_What you should do_
Locate every line in the records below that contains the word "Spruce", and copy each one.

Top of Information shown

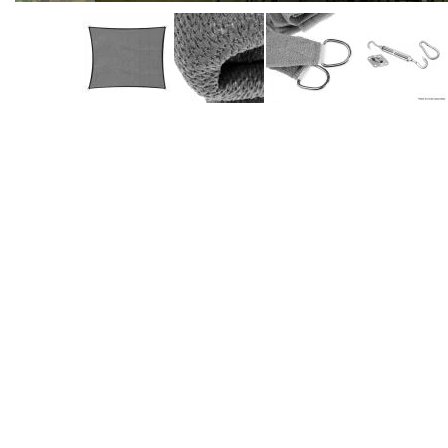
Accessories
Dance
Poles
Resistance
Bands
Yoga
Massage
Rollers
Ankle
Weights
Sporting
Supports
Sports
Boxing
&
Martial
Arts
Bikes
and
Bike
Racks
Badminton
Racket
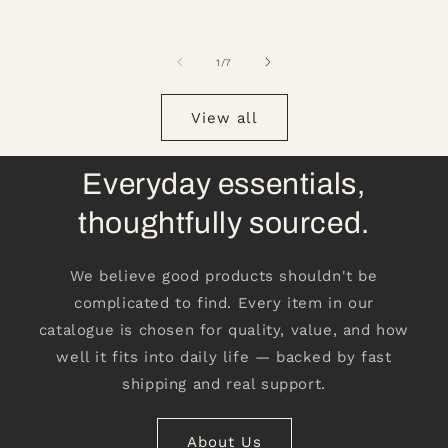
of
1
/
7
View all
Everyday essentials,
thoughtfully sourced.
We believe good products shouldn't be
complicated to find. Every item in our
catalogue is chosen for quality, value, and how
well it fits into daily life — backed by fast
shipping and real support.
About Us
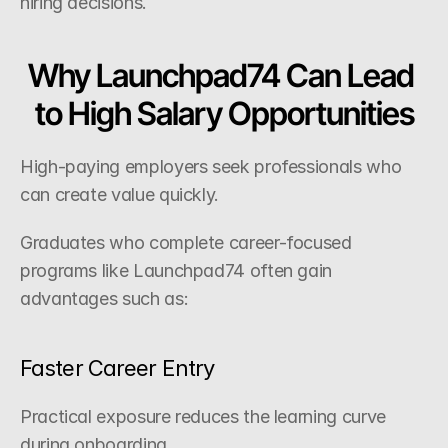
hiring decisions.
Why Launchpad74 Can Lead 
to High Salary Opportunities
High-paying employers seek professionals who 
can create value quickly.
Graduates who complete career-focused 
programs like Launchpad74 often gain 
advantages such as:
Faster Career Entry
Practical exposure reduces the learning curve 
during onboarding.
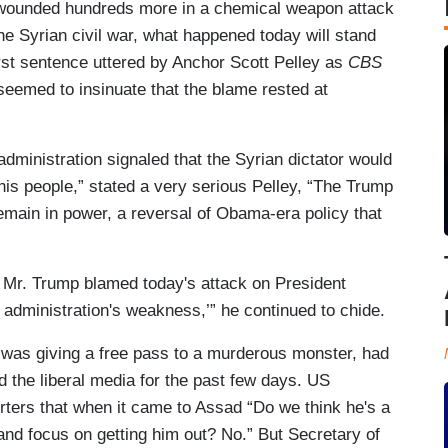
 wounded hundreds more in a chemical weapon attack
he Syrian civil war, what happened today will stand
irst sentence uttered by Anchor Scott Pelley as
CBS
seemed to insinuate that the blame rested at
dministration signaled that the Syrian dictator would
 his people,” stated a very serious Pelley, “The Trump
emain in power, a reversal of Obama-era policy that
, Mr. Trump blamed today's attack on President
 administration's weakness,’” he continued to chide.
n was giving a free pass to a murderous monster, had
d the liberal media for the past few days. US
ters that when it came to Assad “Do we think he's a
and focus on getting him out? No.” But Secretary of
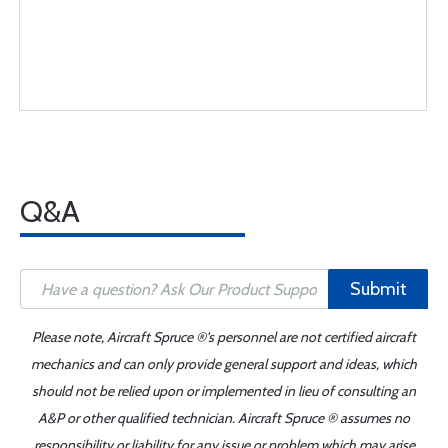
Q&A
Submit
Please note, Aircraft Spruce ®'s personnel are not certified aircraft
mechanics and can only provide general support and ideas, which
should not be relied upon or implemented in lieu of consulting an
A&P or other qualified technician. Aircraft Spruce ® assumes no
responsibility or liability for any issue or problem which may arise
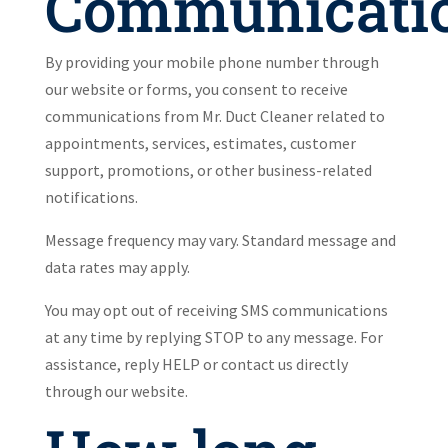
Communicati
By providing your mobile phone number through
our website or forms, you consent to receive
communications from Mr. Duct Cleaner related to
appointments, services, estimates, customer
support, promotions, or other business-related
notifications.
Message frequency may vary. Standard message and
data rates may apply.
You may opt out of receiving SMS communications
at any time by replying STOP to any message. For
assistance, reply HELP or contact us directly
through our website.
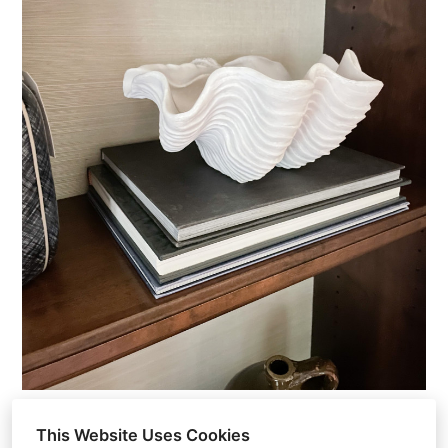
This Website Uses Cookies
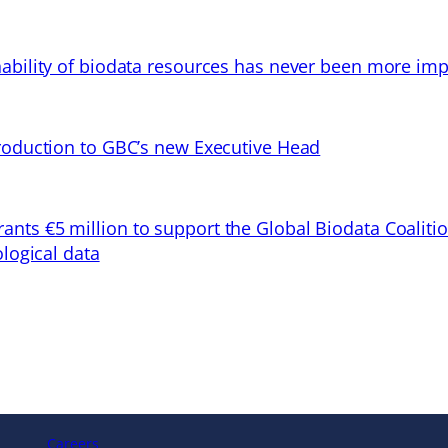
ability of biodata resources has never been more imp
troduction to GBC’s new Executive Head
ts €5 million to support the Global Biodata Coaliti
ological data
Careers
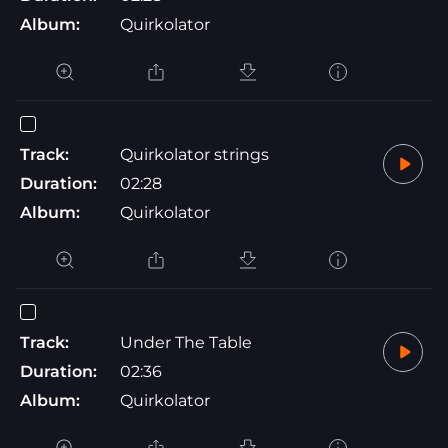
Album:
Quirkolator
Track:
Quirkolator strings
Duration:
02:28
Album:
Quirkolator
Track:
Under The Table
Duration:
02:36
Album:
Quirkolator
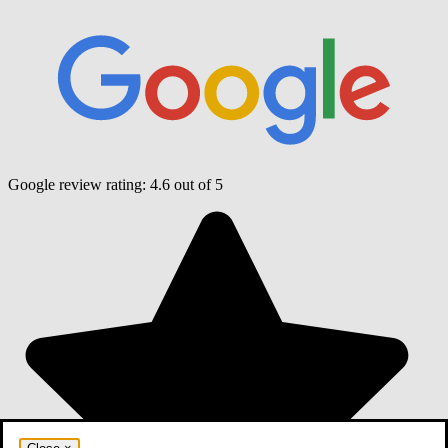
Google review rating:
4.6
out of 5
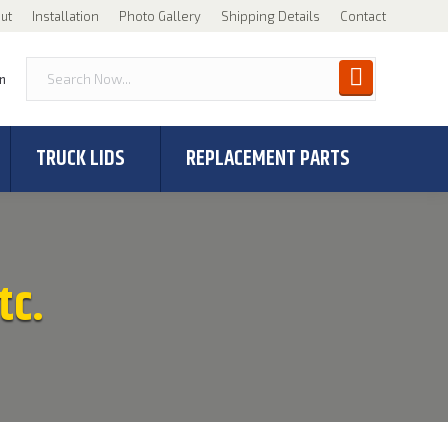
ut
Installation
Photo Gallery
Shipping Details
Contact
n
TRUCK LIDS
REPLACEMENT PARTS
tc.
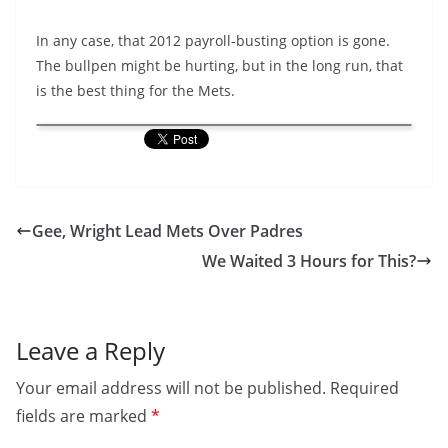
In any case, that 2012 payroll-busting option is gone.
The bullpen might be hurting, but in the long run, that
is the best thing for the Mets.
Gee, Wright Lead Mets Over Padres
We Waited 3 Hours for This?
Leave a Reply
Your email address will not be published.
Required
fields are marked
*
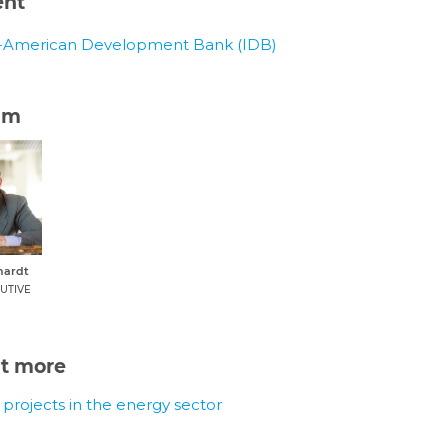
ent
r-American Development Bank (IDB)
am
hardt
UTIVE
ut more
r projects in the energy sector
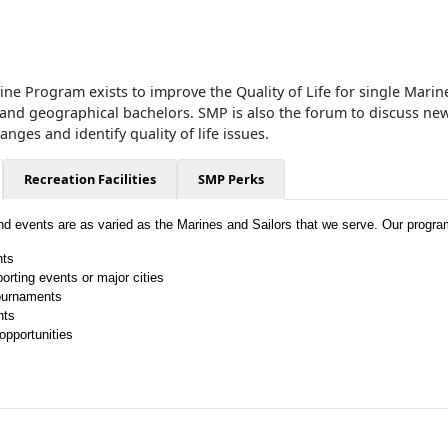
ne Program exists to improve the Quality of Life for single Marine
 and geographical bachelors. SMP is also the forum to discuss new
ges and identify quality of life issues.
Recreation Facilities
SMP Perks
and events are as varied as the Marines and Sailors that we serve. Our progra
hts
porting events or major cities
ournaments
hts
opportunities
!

Bottom of Information shown

_Task solution_
Please note, Aircraft Spruce ®'s personnel are not certified aircraft
A&P or other qualified technician. Aircraft Spruce ® assumes no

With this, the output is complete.